Although this study yielded certain findings, it also exhibited several limitations that are crucial for a comprehensive understanding and application of its conclusions. We did not find a significant correlation between air pollution and blood pressure or lung function parameters; however, the consistent trends observed in our results suggest potential physiological relevance and warrant further investigation. The specific mechanisms underlying these trends require further investigation to confirm their universality and reliability. Additionally, the small sample size (n = 60) may limit the generalizability of the findings; however, these preliminary results provide screening and guidance values for subsequent studies. Considering that the study was conducted in a highland area to compare Han Chinese and Tibetan children, this complex environmental and demographic context posed several challenges. However, in this study, we included as many participants as possible. Finally, as an experimental study, this research primarily focused on children with long-term exercise habits who were exposed to relatively high O₃ concentrations in the highlands, relying solely on self-controlled experiments to draw epidemiological conclusions. Therefore, the underlying mechanisms and scope of their application must be further explored and validated.

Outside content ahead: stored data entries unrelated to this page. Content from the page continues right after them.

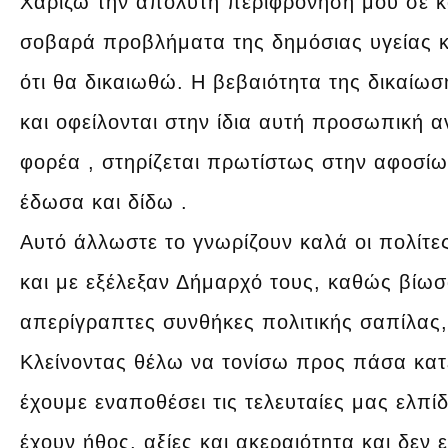
Χαρίζω την απόλυτη περιφρόνηση μου σε κά
σοβαρά προβλήματα της δημόσιας υγείας κ
ότι θα δικαιωθώ. Η βεβαιότητα της δικαίωσ
και οφείλονται στην ίδια αυτή προσωπική 
φορέα , στηρίζεται πρωτίστως στην αφοσί
έδωσα και δίδω .
Αυτό άλλωστε το γνωρίζουν καλά οι πολίτες
και με εξέλεξαν Δήμαρχό τους, καθώς βίω
απερίγραπτες συνθήκες πολιτικής σαπίλας
Κλείνοντας θέλω να τονίσω προς πάσα κατε
έχουμε εναποθέσει τις τελευταίες μας ελπί
έχουν ήθος, αξίες και ακεραιότητα και δεν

Our study shows that Han Chinese children have a greater decrease in lung function and blood pressure under O₃ exposure compared to Tibetan children. These results have important implications for public health strategies and policy development in plateau regions. Schools should develop personalized physical education programs for Tibetan and Han Chinese children. Medical institutions and public health departments should enhance health monitoring and early screening for children living in plateau regions, with early intervention and treatment for those with altitude sickness or cardiopulmonary abnormalities. Families and society should increase awareness of children's health issues in a plateau environment, with parents guiding their children to understand and protect themselves from adverse effects. Society should work together to create healthier and safer living environments for children in plateau regions. Further research on the mechanisms and factors influencing children's health in plateau environments, as well as the health effects of O₃ pollution, is needed to provide a scientific basis for more effective health policies and public health interventions.